Throughout a prolific career that started in 1960, Bruce Dern has lent his name to classics, cult favourites, and abject disasters alike, but there’s only one movie among his filmography he’s adamant he’d never want to make again.
Although he’d kept himself plenty busy over the decades, it was a combination of Quentin Tarantino and Alexander Payne who helped spark a mini-resurgence for the veteran star, when a supporting part in the former’s Django Unchained was followed by an Academy Award-nominated performance in the latter’s Nebraska.
From there, Dern became a regular part of Tarantino’s repertory by playing Sanford Smithers in The Hateful Eight and George Spahn in Once Upon a Time in Hollywood, making it equal parts fitting and ironic the only film from his back catalogue he’s adamant he’d never make again was referenced by the filmmaker before they’d even worked together.

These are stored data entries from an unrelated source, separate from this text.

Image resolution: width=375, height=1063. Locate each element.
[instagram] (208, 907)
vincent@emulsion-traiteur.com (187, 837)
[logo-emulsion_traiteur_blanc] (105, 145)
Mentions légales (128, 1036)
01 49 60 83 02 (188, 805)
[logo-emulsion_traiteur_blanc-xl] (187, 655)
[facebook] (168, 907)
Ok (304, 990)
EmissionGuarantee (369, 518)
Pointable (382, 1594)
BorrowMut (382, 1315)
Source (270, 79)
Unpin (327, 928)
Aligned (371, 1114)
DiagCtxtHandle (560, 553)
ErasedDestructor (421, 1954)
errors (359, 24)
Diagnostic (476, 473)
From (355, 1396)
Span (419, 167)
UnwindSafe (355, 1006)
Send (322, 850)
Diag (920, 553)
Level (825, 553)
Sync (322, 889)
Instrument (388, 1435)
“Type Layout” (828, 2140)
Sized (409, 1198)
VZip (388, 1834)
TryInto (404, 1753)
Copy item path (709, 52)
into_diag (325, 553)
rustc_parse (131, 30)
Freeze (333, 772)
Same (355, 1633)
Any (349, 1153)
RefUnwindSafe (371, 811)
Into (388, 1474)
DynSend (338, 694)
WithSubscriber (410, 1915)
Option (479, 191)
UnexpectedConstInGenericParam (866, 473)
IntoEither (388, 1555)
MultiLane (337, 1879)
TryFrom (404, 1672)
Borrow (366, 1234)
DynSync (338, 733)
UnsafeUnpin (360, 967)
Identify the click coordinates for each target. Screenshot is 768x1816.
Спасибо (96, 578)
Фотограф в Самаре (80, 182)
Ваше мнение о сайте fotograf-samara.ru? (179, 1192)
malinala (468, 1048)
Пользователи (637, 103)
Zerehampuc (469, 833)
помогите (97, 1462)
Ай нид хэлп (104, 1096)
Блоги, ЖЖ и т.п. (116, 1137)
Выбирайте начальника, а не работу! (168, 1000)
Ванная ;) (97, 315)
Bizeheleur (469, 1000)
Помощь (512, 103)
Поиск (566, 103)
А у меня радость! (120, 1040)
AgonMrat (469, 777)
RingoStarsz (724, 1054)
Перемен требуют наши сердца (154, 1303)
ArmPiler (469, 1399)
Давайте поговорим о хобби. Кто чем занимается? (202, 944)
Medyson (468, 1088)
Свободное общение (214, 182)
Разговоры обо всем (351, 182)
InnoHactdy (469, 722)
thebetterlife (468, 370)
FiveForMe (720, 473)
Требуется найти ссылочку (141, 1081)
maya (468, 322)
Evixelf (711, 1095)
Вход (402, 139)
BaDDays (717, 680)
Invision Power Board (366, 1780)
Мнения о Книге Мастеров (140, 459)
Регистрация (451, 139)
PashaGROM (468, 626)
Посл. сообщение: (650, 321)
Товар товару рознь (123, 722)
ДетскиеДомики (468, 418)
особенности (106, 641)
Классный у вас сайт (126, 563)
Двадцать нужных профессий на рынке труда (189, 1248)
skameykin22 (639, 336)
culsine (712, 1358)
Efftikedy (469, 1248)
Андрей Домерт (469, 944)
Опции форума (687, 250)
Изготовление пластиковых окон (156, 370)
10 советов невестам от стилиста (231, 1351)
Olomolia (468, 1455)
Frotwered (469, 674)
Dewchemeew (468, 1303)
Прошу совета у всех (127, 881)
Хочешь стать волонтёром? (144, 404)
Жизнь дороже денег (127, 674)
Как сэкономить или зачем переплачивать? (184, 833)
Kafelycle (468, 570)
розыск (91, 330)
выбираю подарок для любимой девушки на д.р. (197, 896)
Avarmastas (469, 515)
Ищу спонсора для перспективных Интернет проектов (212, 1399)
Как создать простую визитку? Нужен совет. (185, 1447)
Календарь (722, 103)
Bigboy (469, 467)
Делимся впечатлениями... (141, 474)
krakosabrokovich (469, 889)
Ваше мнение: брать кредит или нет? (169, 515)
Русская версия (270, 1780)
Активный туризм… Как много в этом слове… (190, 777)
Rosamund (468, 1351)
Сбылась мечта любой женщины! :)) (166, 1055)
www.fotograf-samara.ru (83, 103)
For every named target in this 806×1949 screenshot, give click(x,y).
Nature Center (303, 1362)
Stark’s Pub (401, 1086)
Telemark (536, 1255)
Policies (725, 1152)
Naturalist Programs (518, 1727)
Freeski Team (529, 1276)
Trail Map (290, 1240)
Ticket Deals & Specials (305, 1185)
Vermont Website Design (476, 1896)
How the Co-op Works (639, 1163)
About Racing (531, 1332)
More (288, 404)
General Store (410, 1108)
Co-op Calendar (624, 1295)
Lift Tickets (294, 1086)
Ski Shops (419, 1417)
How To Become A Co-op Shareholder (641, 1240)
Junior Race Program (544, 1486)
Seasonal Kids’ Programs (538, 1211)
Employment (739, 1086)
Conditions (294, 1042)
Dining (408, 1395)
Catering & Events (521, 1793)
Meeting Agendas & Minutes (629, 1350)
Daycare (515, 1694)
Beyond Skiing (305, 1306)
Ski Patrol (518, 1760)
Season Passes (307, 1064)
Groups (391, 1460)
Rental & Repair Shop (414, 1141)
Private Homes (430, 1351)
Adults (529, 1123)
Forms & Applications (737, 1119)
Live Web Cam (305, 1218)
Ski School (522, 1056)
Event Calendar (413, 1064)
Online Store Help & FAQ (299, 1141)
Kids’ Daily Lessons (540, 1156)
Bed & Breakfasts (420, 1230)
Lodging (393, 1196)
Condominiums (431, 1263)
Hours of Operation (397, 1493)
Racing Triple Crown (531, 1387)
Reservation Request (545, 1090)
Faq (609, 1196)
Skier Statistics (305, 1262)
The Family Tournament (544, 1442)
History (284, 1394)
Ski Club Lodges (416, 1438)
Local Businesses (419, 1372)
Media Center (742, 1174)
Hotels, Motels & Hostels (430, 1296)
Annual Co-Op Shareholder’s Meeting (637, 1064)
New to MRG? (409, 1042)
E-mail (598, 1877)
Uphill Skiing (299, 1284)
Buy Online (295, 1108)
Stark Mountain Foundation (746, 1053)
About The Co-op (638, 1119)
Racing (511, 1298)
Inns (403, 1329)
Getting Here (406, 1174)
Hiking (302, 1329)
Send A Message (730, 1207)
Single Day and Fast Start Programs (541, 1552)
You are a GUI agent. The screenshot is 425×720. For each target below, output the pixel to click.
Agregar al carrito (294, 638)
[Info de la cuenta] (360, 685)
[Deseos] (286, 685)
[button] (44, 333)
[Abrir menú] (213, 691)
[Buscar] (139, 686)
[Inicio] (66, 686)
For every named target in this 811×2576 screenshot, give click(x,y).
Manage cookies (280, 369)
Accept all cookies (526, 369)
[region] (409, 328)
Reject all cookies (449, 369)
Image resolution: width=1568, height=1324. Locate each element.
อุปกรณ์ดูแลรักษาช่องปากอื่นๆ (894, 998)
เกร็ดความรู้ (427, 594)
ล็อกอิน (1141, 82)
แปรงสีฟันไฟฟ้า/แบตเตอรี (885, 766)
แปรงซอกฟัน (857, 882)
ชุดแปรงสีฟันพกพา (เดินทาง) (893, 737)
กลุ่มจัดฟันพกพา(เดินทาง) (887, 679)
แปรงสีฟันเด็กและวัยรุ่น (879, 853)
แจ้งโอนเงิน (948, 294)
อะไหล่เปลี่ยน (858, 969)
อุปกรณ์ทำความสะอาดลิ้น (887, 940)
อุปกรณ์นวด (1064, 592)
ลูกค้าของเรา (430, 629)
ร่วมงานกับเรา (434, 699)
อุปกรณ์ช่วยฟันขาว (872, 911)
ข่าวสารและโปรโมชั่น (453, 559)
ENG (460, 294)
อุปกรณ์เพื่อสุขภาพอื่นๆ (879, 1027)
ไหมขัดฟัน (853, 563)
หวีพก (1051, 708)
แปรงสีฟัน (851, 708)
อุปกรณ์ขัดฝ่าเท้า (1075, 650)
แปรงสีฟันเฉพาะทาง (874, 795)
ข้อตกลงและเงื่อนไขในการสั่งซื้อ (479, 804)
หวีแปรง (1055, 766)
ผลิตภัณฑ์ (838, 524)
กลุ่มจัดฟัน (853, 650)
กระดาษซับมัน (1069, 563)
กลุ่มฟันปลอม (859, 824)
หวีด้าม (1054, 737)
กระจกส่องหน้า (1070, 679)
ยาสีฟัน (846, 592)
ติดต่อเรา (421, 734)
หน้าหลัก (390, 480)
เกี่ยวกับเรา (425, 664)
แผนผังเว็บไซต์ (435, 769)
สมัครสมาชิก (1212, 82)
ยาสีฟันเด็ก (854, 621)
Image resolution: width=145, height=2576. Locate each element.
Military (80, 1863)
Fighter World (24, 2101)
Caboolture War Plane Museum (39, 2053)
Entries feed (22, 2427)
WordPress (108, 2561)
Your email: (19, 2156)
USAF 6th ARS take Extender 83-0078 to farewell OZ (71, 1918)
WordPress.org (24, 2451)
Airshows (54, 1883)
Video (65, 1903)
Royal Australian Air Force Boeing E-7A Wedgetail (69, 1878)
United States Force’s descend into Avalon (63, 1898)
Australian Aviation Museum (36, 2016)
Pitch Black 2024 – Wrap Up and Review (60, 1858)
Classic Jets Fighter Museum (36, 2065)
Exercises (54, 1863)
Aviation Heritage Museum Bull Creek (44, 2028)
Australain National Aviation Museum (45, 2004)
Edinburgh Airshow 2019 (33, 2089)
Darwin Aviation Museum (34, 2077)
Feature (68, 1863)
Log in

Of course, Tarantino has been a fan of Dern’s since long before they ever crossed paths, and the sequence in Kill Bill: Volume 1 where Daryl Hannah’s Elle Driver mounts an unsuccessful assassination attempt on Uma Thurman’s Bride while disguised as a nurse was created in homage to John Frankenheimer’s 1977 action thriller Black Sunday.
Not only that, but the two-time Academy Award winner confirmed that the split-screen technique used to ramp up the tension during the scene in question was lifted directly from the trailer to Dern’s film, although it wasn’t used anywhere other than the promotional materials. A typically deep cut from Tarantino, then, but it’s not an experience the star would be in a rush to replicate.
Black Sunday was adapted from the novel of the same name by Hannibal Lecter creator Thomas Harris, which was itself inspired by the Munich massacre of the 1972 Olympics, which would go on to serve as the basis for Steven Spielberg’s 2005 historical drama.
Dern plays blimp pilot Michael Lander, who makes a concerted effort to end his own life having been driven mad by the post-traumatic stress of serving in Vietnam. To accomplish that goal, he partners up with a terrorist to orchestrate a plot to detonate a bomb in the middle of the Super Bowl by crashing his airborne mode of transport directly into the stands. To try and prevent the atrocity, Robert Shaw’s military officer gets into bed with the FBI to stop the threat.
It was a pure flight of fancy at the time, but as Dern explained to Esquire, what was formerly a far-flung genre flick isn’t too far outside the realms of plausible reality. “Black Sunday is not a bad movie,” he said, ensuring that he wasn’t tearing down its artistic and creative merits. “It’s the only film I made that I wouldn’t make again. Because you could do that; blow up the Super Bowl.”
It’s a sign of how the times have changed, with Dern convinced that the plot isn’t entirely removed from events that could happen, making it the only entry in his filmography he wouldn’t take a second shot at.